La señora Sagrario me mira con arrobo y advierto que, a pesar de su grasa y el perfume excesivo, tiene algo cautivador. Cruza los brazos con energía y se queda callada, como si estuviéramos en un velatorio. Debe tener unos cuarenta años, pero conserva vestigios de una belleza juvenil. Casi simultáneamente doy un paso hacia atrás y choco con un galán de pino.

—Está bien, la cojo. Aunque no le puedo decir si me quedaré más de una semana.

Asiente sonriendo y me despido de ella con un apretón de manos, cuyo olor jabonoso me acompaña escaleras abajo. Al salir a la calle me tropiezo, inesperadamente, con mi amigo Iván.

—Iván...

—¡Hola! ¿Cómo se encuentra?

Parece que hubiesen pasado meses desde el affaire del puticlub y nos miramos con mutuo asombro. Esa sensación, la de que aquí el tiempo es más lento —o que tiene un grosor distinto— me perseguirá durante los siguientes días, e Iván será a su modo protagonista de esa distorsión.

—¿Tu día libre?

—Trabajo de noche.

—Entonces, ¿dando un paseo?

—Algo mejor: iba de excursión a la sierra.

—¿A la sierra?

—¿No la conoce? A usted no tiene pinta de irle la playa... ¿Le apetece venir?

—Pues...

—Es sorprendente: en menos de una hora, le parecerá que estamos en otro planeta.

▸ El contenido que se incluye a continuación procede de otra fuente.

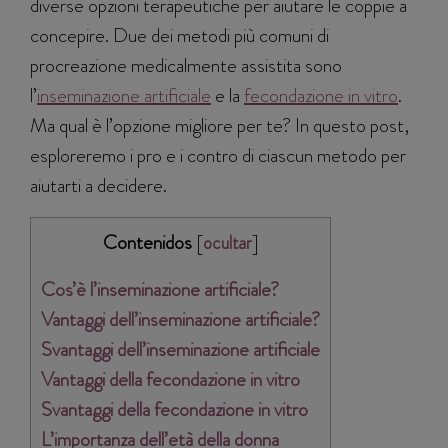
diverse opzioni terapeutiche per aiutare le coppie a
concepire. Due dei metodi più comuni di
procreazione medicalmente assistita sono
l’
inseminazione artificiale
e la
fecondazione in vitro
.
Ma qual è l’opzione migliore per te? In questo post,
esploreremo i pro e i contro di ciascun metodo per
aiutarti a decidere.
Contenidos
[
]
ocultar
Cos’è l’inseminazione artificiale?
Vantaggi dell’inseminazione artificiale?
Svantaggi dell’inseminazione artificiale
Vantaggi della fecondazione in vitro
Svantaggi della fecondazione in vitro
L’importanza dell’età della donna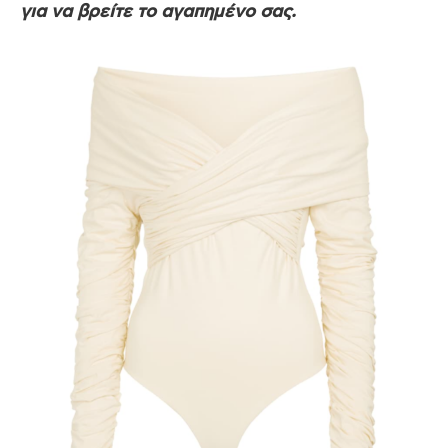
για να βρείτε το αγαπημένο σας.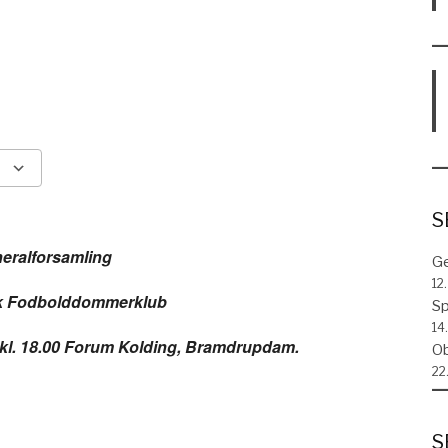
Google Calendar
iCalenda
S
eralforsamling
Ge
12
k Fodbolddommerklub
Sp
14.
 kl. 18.00 Forum Kolding, Bramdrupdam.
Ob
22
S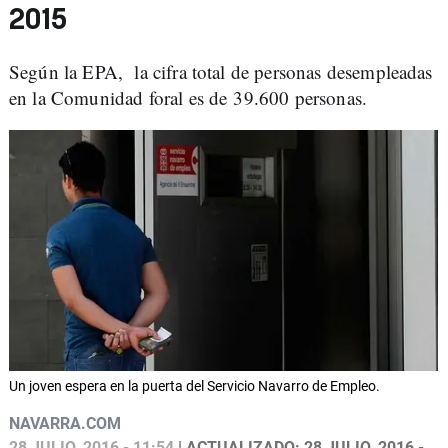
2015
Según la EPA, la cifra total de personas desempleadas
en la Comunidad foral es de 39.600 personas.
Un joven espera en la puerta del Servicio Navarro de Empleo.
NAVARRA.COM
28 JULIO, 2016 - 11:54
| ACTUALIZADO: 28 JULIO, 2016 -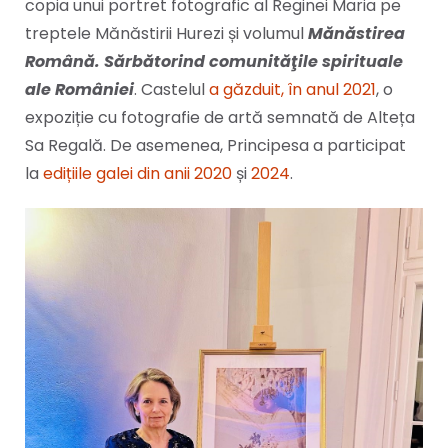
copia unui portret fotografic al Reginei Maria pe
treptele Mănăstirii Hurezi și volumul
Mănăstirea
Română. Sărbătorind comunităţile spirituale
ale României
. Castelul
a găzduit, în anul 2021
, o
expoziție cu fotografie de artă semnată de Alteța
Sa Regală. De asemenea, Principesa a participat
la
edițiile galei din anii 2020
și
2024
.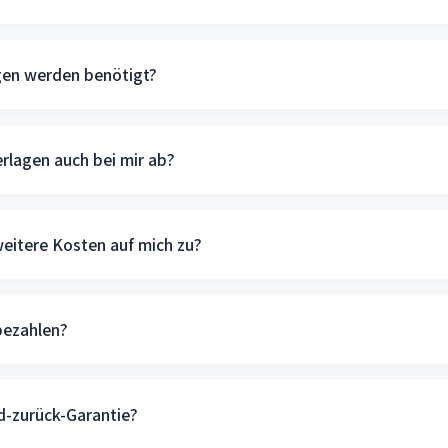
gen werden benötigt?
erlagen auch bei mir ab?
itere Kosten auf mich zu?
bezahlen?
ld-zurück-Garantie?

—Vaya, por qué no... Pero, y el furgón, ¿lo recuperaste?

—Me deja el suyo mi hermana. Vive aquí mismo.

La hermana de Iván es una chica pequeña, filosa, con rasgos de mujer tártara. Desempeña ocupaciones de índole dudosa en un bar lleno de humedad. Masca chicle con ansia y su idioma, incomprensible, parece lleno de acentos circunflejos.

—Está bien, está bien, claro que tendré cuidado con tu jodido coche. ¡Pero si te lo he arreglado cien veces! Oye, ¿podrías hacernos dos bocadillos?

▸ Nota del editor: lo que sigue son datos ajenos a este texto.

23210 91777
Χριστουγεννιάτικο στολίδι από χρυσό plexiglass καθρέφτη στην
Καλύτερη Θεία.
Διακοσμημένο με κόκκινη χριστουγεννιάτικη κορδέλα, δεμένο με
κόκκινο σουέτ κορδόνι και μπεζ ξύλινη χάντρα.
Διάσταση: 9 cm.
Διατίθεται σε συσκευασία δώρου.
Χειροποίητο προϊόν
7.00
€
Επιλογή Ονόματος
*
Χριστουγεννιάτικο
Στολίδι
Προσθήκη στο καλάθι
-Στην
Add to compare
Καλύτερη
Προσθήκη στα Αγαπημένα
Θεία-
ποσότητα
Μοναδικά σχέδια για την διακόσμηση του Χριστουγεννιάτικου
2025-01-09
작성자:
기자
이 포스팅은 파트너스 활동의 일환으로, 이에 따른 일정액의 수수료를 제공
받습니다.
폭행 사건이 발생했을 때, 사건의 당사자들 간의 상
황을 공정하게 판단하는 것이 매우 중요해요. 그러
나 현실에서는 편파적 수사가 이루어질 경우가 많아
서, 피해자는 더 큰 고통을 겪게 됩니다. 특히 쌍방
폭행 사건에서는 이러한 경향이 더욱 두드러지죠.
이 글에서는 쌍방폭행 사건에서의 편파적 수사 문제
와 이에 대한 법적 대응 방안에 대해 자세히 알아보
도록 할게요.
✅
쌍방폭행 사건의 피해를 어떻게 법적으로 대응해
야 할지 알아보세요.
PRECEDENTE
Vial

Las hermanas, pienso, deberían estar para esto, para auxiliarte en momentos de avidez. La sierra se vuelve en el horizonte un lugar mágico, un confín remoto y virginal. Ensancho los pulmones bombásticamente, como un pionero a punto de partir.

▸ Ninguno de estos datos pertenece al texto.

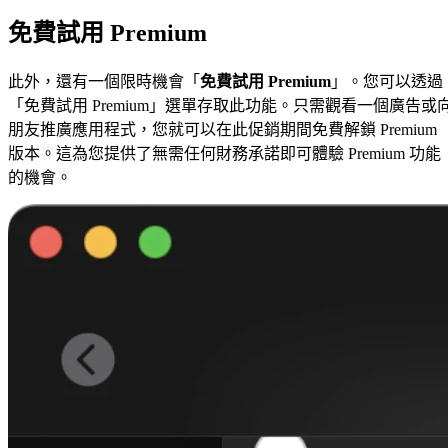
免費試用 Premium
此外，還有一個限時機會「
免費試用 Premium
」。您可以透過
「免費試用 Premium」選單存取此功能。只需觀看一個廣告或
朋友推廣應用程式，您就可以在此促銷期間免費解鎖 Premium
版本。這為您提供了無需任何財務承諾即可體驗 Premium 功能
的機會。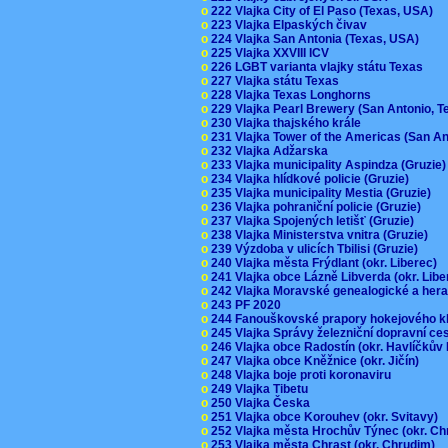
o
222 Vlajka City of El Paso (Texas, USA)
o
223 Vlajka Elpaských čivav
o
224 Vlajka San Antonia (Texas, USA)
o
225 Vlajka XXVIII ICV
o
226 LGBT varianta vlajky státu Texas
o
227 Vlajka státu Texas
o
228 Vlajka Texas Longhorns
o
229 Vlajka Pearl Brewery (San Antonio, 
o
230 Vlajka thajského krále
o
231 Vlajka Tower of the Americas (San A
o
232 Vlajka Adžarska
o
233 Vlajka municipality Aspindza (Gruzie
o
234 Vlajka hlídkové policie (Gruzie)
o
235 Vlajka municipality Mestia (Gruzie)
o
236 Vlajka pohraniční policie (Gruzie)
o
237 Vlajka Spojených letišť (Gruzie)
o
238 Vlajka Ministerstva vnitra (Gruzie)
o
239 Výzdoba v ulicích Tbilisi (Gruzie)
o
240 Vlajka města Frýdlant (okr. Liberec)
o
241 Vlajka obce Lázně Libverda (okr. Lib
o
242 Vlajka Moravské genealogické a hera
o
243 PF 2020
o
244 Fanouškovské prapory hokejového k
o
245 Vlajka Správy železniční dopravní c
o
246 Vlajka obce Radostín (okr. Havlíčkův
o
247 Vlajka obce Kněžnice (okr. Jičín)
o
248 Vlajka boje proti koronaviru
o
249 Vlajka Tibetu
o
250 Vlajka Česka
o
251 Vlajka obce Korouhev (okr. Svitavy)
o
252 Vlajka města Hrochův Týnec (okr. C
o
253 Vlajka města Chrast (okr. Chrudim)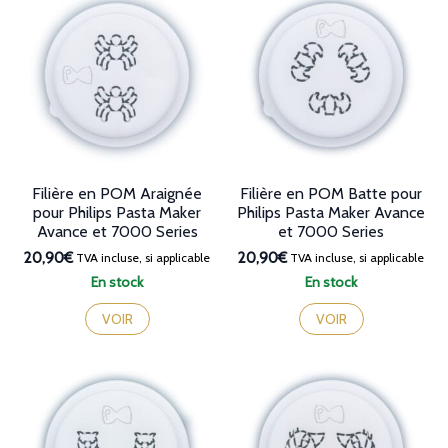
Filière en POM Araignée
Filière en POM Batte pour
pour Philips Pasta Maker
Philips Pasta Maker Avance
Avance et 7000 Series
et 7000 Series
20,90€
20,90€
TVA incluse, si applicable
TVA incluse, si applicable
En stock
En stock
VOIR
VOIR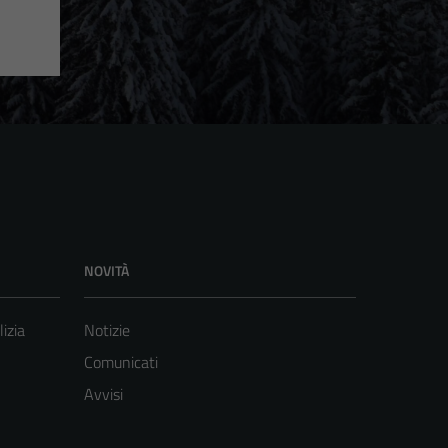
NOVITÀ
lizia
Notizie
Comunicati
Avvisi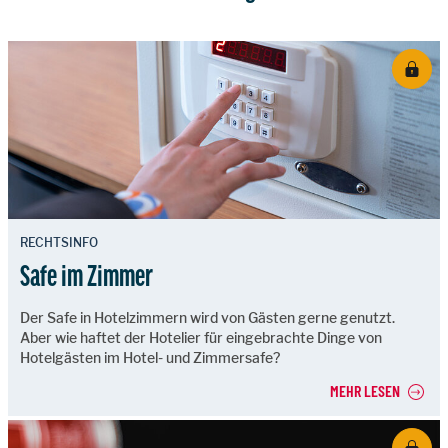
RECHTSINFO
Safe im Zimmer
Der Safe in Hotelzimmern wird von Gästen gerne genutzt.
Aber wie haftet der Hotelier für eingebrachte Dinge von
Hotelgästen im Hotel- und Zimmersafe?
MEHR LESEN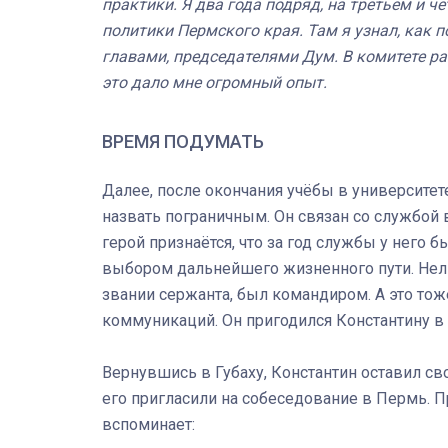
практики. Я два года подряд, на третьем и ч
политики Пермского края. Там я узнал, как 
главами, председателями Дум. В комитете р
это дало мне огромный опыт.
ВРЕМЯ ПОДУМАТЬ
Далее, после окончания учёбы в университет
назвать пограничным. Он связан со службой в
герой признаётся, что за год службы у него 
выбором дальнейшего жизненного пути. Нель
звании сержанта, был командиром. А это то
коммуникаций. Он пригодился Константину в
Вернувшись в Губаху, Константин оставил с
его пригласили на собеседование в Пермь. 
вспоминает: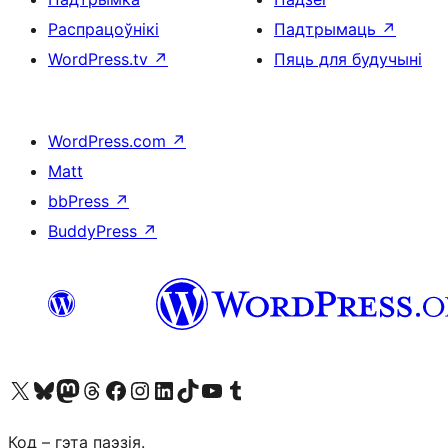
Распрацоўнікі
Падтрымаць
↗
WordPress.tv
↗
Пяць для будучыні
WordPress.com
↗
Matt
bbPress
↗
BuddyPress
↗
Наведайце наш акаўнт у X (былы Twitter)
Visit our Bluesky account
Visit our Mastodon account
Visit our Threads account
Наведаеце нашу старонку на Facebook
Наведайце наш Instagram
Наведайце нашу старонку ў LinkedIn
Visit our TikTok account
Наведайце наш YouTube канал
Visit our Tumblr account
Код – гэта паэзія.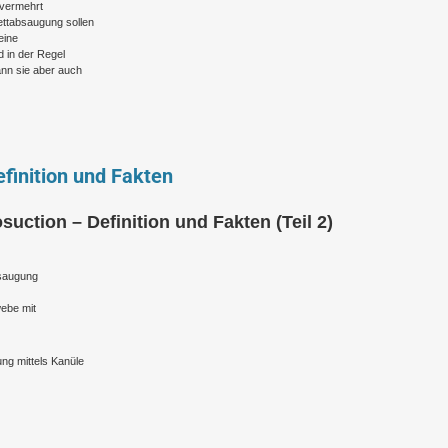
l vermehrt
ettabsaugung sollen
eine
 in der Regel
ann sie aber auch
finition und Fakten
suction – Definition und Fakten (Teil 2)
bsaugung
webe mit
ng mittels Kanüle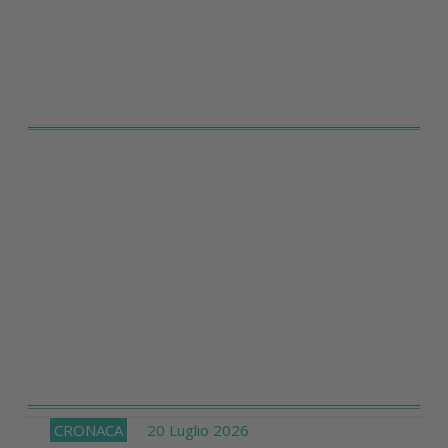
CRONACA
20 Luglio 2026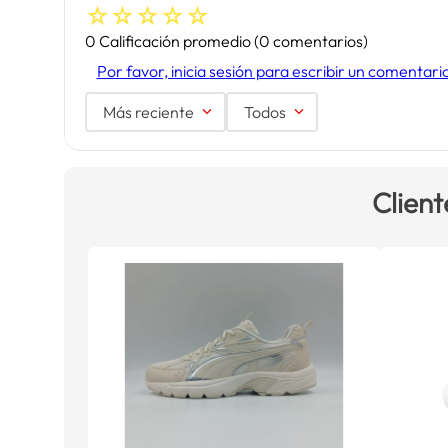
☆
☆
☆
☆
☆
0 Calificación promedio
(0 comentarios)
Por favor, inicia sesión para escribir un comentari
Más reciente
Todos
Client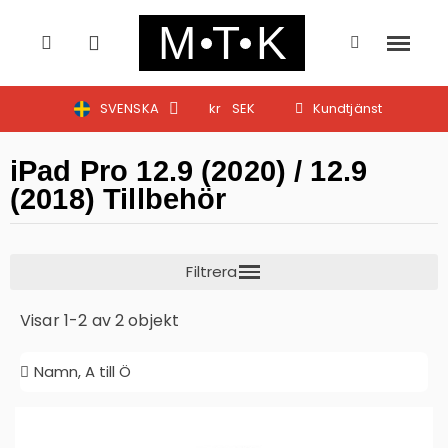
SVENSKA
kr
SEK
Kundtjänst
iPad Pro 12.9 (2020) / 12.9
(2018) Tillbehör
Visar 1-2 av 2 objekt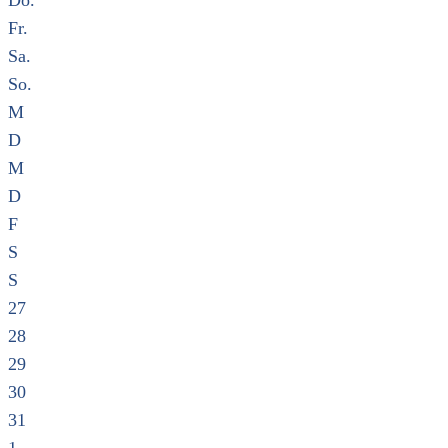
Do.
Fr.
Sa.
So.
M
D
M
D
F
S
S
27
28
29
30
31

—Gracias, hermanita —dice Iván, y le lanza un beso al aire, como hacía Alain Delon en sus años de juventud. La chica refunfuña y lo mira con hostilidad.

—Adiós —responde.

El barrio es uno de esos polos turísticos que las guías posmodernas califican de pintorescos (pero que mires donde mires está repleto de sordidez). Se ven tipos patibularios, de bíceps monstruosos, compartiendo juntos ducados y tetrabriks. También un hombretón en camiseta, lanzando gargajos a los adoquines. Visto de cerca tiene la complexión de un tarzán de pantano, o de un gladiador aceitoso. Hay mujeres pelando gallinas negras en zaguanes oscuros. Según avanzamos, nos abofetea el pútrido olor del muelle.

—Iván.

—¿Sí?

—¿Realmente te compensó venir a España?

Como toda respuesta, Iván embute la mano en el bolsillo y saca unas gafas con montura al aire.

—¿Ve estas gafas?

—Son muy bonitas.

—¿Sí? En mi país nunca hubiera podido hacerme con ellas. Allí todos ciegos. Hubiese tenido que vivir con mi tía.

—Con dioptría.

—Eso, con mi tía.

Llegamos al coche de la hermana de Iván, que tiene un bollo en la parte delantera. Se diría que, como una versión mecánica del monstruo de Frankenstein, en su interior vibra una mezcla arbitraria de pistones, válvulas y carburadores. En el asiento trasero, entre restos de fruta y kleenex, hay un peluche tuerto.

—¿Vamos allá?

—¡Claro!

El motor emite un sonido agónico, como si una grúa psicópata le hubiese partido el espinazo de golpe. No sé por qué me imagino un viaje imposible, surreal, como si fuésemos Mortadelo y Filemón corriendo por un tebeo. Es algo —lo de pensar que estoy en un cómic— que me pasará más veces, como si deambulara por el interior de una viñeta. Después de cinco minutos eternos, conseguimos que el vehículo deje de toser y arranque.

En ese momento, suena el móvil de Iván. Es su hermana.

—¿Gasolina? ¡No me jodas! ¡Pero si la aguja está en la mitad!

—...

—¿Qué no funciona? ¿Me estás tomando el pelo?

—...

—¿El líquido de frenos? Joder, pero si...

—...

—¿Cómo quieres que lo sepa?

—...

—Está bien, lo haré, lo haré, joder, eres la leche.

—...

—Adiós.

Iván carraspea antes de hablar.

—Tenemos que limpiar el coche —me avisa—. A la vuelta, quiero decir.

El osito de peluche, con flores de mugre en la barriga, parece sonreír en la parte de atrás.